I thought there was one kitchen decision that was finished… But then I remembered that if you think something is not a problem, it is most likely because you have not yet determined the extent to which it is actually a huge problem.
This is what I want in a sink:
I had originally wanted the 36” Rohl Shaw farmhouse sink… the larger size is visually appealing to me. But I’ve scaled back to the 30” sink because I’m not planning to bathe in the kitchen, and we don’t have a huge amount of space.
However. Over the last week, I’ve gotten my PhD in fireclay… I ended up in the quagmire of 500-open-tabs, trying to convince myself that a sink that gets half 5-stars and half 1-star doesn’t equal a possible problem.
The review here pretty much sums up everything I read about installation issues: it will be amazing to look at, but
you your husband might abandon the project halfway through.
What I already knew:
What I did not know:
–fireclay can crack.
–it can develop pitting.
–the sink measurements vary by as much as +/- 2%, across ALL PLANES.
–sometimes people have issues with drainage: if the pitch is off slightly, the water can pool in a shallow area away from the drain.
Basically, fireclay is a natural material; AND the sinks are handmade… which means, depending on your personality, EITHER:
Perfection is in the imperfection.
Or it will make you crazy.
I usually skew towards crazy… especially in the service of something shiny, but I think this is going to be a rare practical exception.
PLUS, I have to consider that my sink-installation-guy is brand new to the process.
I can guess how he will feel about me supervising the job; clutching my pearls, playing YouTube installation videos, and reading aloud instructions, (via bullhorn) that explain how YOU MUST BE CAREFUL WHEN TIGHTENING THE FLANGE.
I gave Paul a brief overview of this potential in-home circus, and he said getting it level wasn’t even his biggest concern… he was worried about the issue of how a true farmhouse sink shows the face of the cabinet’s rough opening.
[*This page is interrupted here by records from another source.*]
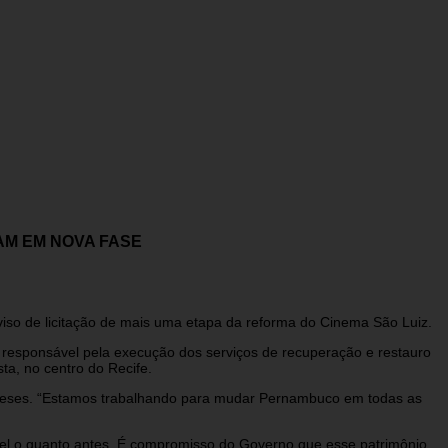
AM EM NOVA FASE
viso de licitação de mais uma etapa da reforma do Cinema São Luiz.
responsável pela execução dos serviços de recuperação e restauro
ta, no centro do Recife.
s meses. “Estamos trabalhando para mudar Pernambuco em todas as
pel o quanto antes. É compromisso do Governo que esse patrimônio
And how for someone who has done this 500 times, no big deal… but for a guy who is married to the customer, and ALREADY perceives the customer as being “difficult,” there is the concern of mis-cutting / not-NASA-level-alignment / +/- 2% variation / and the extreme unlikelyhood of the lady of the house being satisfied with “we’ll just fill that space with caulk.”
This review details (with photos,) how a woman bumped her fireclay sink with a crockpot and a huge chunk fell off the front… This was sort of the deciding factor for me because regardless of whether this is a miniscule possibility:
A– I am a risk-adverse person who likes to control all factors.
B–my installation guy is NOT going to want to replace the sink… ESPECIALLY if it involves mathematical sorcery and removing the countertop.
So I started looking at other sinks… I really like a wall-mounted sink with an integrated backsplash.
I revisited the vintage option. I do really love an old sink, and they can be had for next to no money… but ultimately I think I’m addicted to the practicality of an undermount/being able to wipe the counter directly into the sink.
Below is my dream sink amalgamation. If I were a foot shorter, I’d do this… those are old utility sinks, and they are DEEP. But already I feel hunched over washing dishes, I can’t imagine reaching down another foot.
I see this version on craigslist from time to time or at the salvage yard and they look amazing in person– super thick and solid. Although you’d have to retrofit the drain to fit a garbage disposal. Most vintage sink drains aren’t large enough.
Considering everything– that I like the look of a farmhouse sink, I want to undermount, and it needs to be apron front because I’m 6’, Paul taller, and I’m hoping that installing the sink closer to my body is going to be a big improvement.
So I think what I’ve ended up with is the Kohler Whitehaven… these are sort of a faux farmhouse. They have a self-trimming face that covers the rough opening of the cabinet. So it LOOKS like you cut the cabinet to fit the front of the sink, but the lip of the sink is actually covering it.